<b>Database Project, Populate the Airbnb Ontology</b>

In [None]:
import os
import re
import datetime
import numpy as np
import pandas as pd
from pathlib import Path

from rdflib import Graph, Literal, RDF, RDFS, URIRef, Namespace
from rdflib.namespace import XSD

In [None]:
data_dir = "./data/"
output_dir = "./outputs/"

if not os.path.exists(output_dir):
    os.makedirs(output_dir)

# path to dataset
listingsUrl = os.path.join(data_dir, "listings.csv")
reviewsUrl = os.path.join(data_dir, "reviews.csv")

# saving folder
savePath =  output_dir

In [None]:
# removes any special character and converts to lowercase
def clean_string(dirty_string: str):
    return re.sub('[^A-Za-z0-9]+', '', dirty_string).lower()

# removes any special character from a string number
def clean_number(dirty_number: str):
    return re.sub('[^\.0-9]+', '', dirty_number)

In [None]:
# construct the ontology namespace because it is not known by rdflib
AO = Namespace("http://www.dei.unipd.it/database2/airbnbOntology#")

In [None]:
reviews = pd.read_csv(reviewsUrl, sep=',', index_col='id')
listings = pd.read_csv(listingsUrl, sep=',', index_col='id')

# droping the whole column since we don't use it
reviews.drop(['comments'], axis=1, inplace=True) 
# droping 5 rows that have missing values based on reviewr_name
reviews.dropna(subset=['reviewer_name'], axis=0, inplace=True) 
# droping duplicate reviewer_id's and keeping only distinct values
reviews.drop_duplicates(subset=['reviewer_id'], inplace=True)
# dropping the rows in which reviewer names have special characters for more readability
reviews.drop(reviews[reviews.reviewer_name.str.contains(r'[^0-9a-zA-Z]')].index, inplace = True)
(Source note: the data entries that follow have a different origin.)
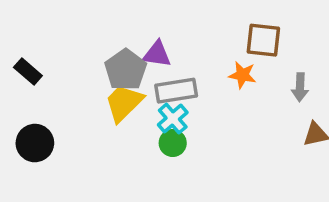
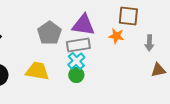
purple triangle: (157, 54) -> (83, 25), moved, size x1.4
yellow trapezoid: (124, 103) -> (37, 71), moved, turned 55

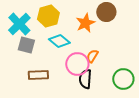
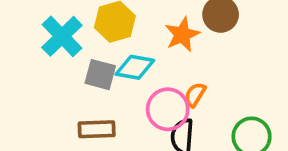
cyan diamond: (59, 41) -> (135, 67), turned -30
gray square: (26, 45) -> (100, 75), moved

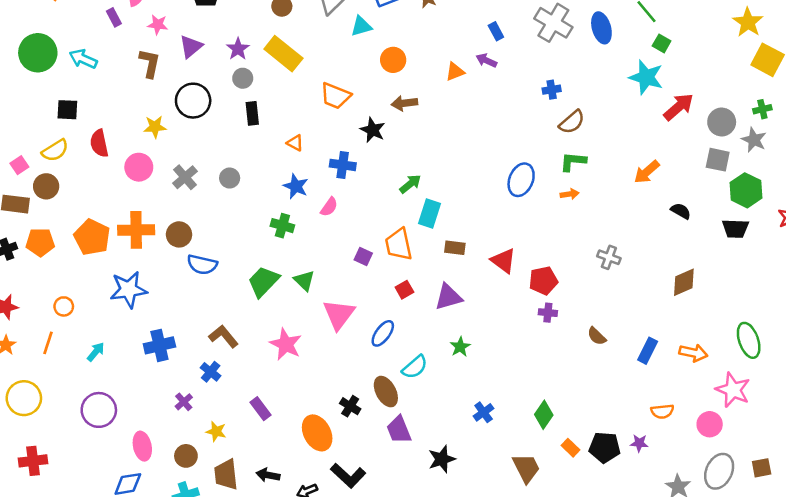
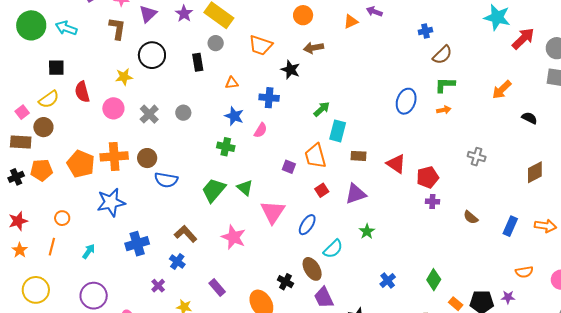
gray circle: (243, 78) -> (216, 43), moved
orange triangle: (295, 143) -> (232, 83), turned -32

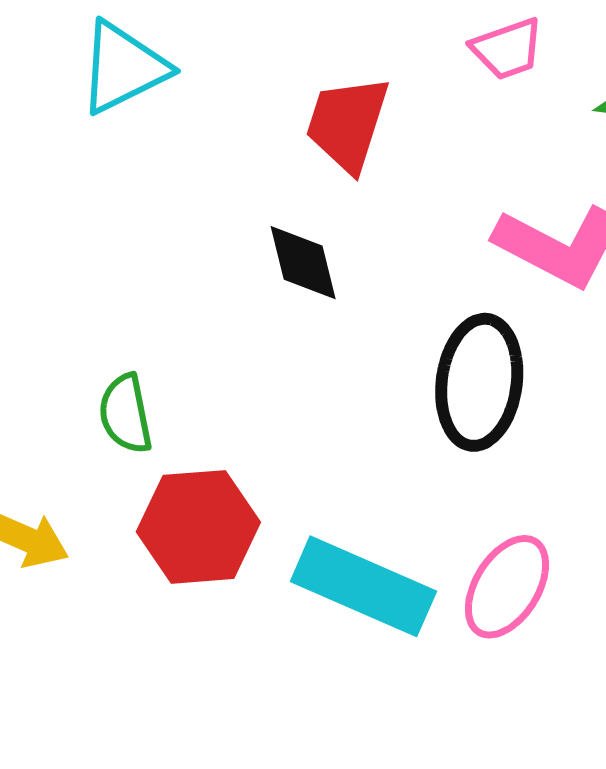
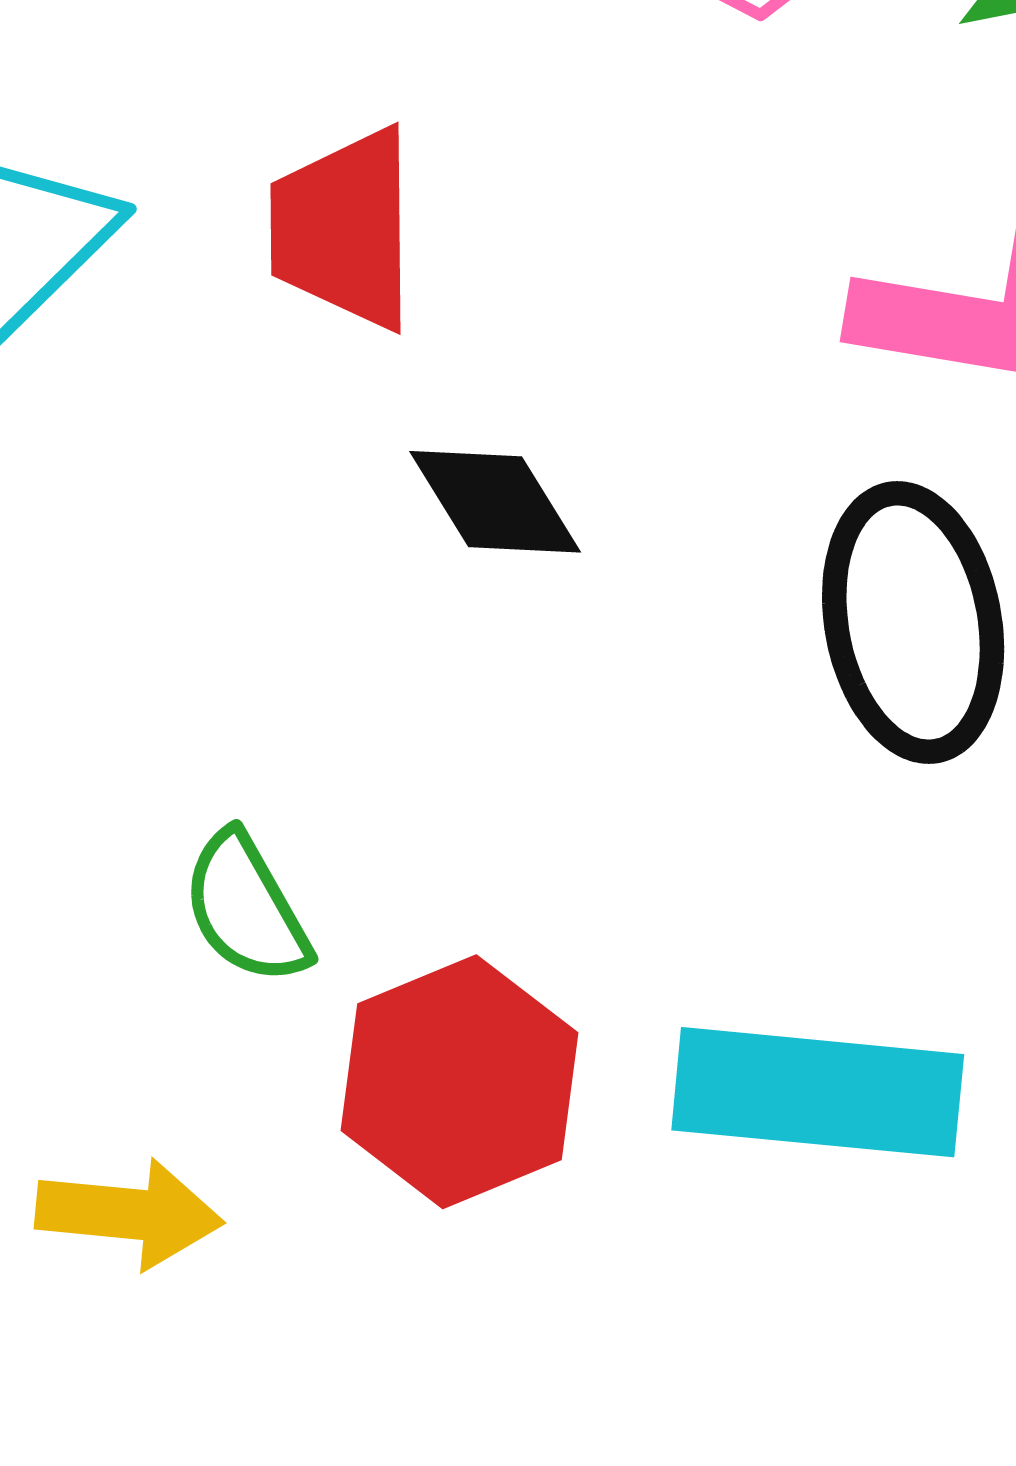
red trapezoid: (347, 124) -> (344, 229), moved

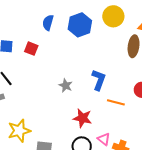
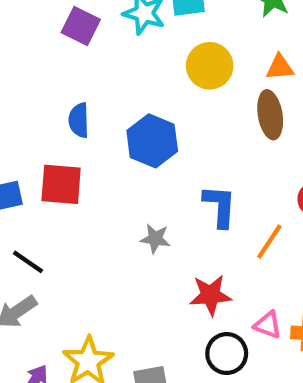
blue hexagon: (80, 25) -> (152, 141), moved
red square: (31, 49) -> (61, 184), size x1.5
orange line: (116, 102) -> (269, 242), turned -54

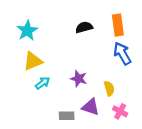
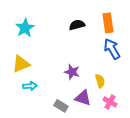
yellow triangle: (33, 61) -> (21, 64), moved
cyan arrow: (43, 83) -> (30, 86), moved, turned 32
gray rectangle: (67, 116) -> (61, 106), turned 32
print("----------Reviews Done----------")

# keeping only the columns that we are using in our graph
listings = listings[['host_id', 'host_name', 'host_since', 'host_listings_count', 
                     'neighbourhood_cleansed', 'neighbourhood_group_cleansed', 'room_type', 
                     'price', 'minimum_nights', 'availability_365', 'number_of_reviews', 'review_scores_rating']]

# droping 50 rows that have missing values based on host_name
listings.dropna(subset=['host_name'], axis=0, inplace=True)  
# filling in the 8362 missing values of ratings with the average of all other ratings
listings['review_scores_rating'].fillna(listings["review_scores_rating"].mean(), inplace=True)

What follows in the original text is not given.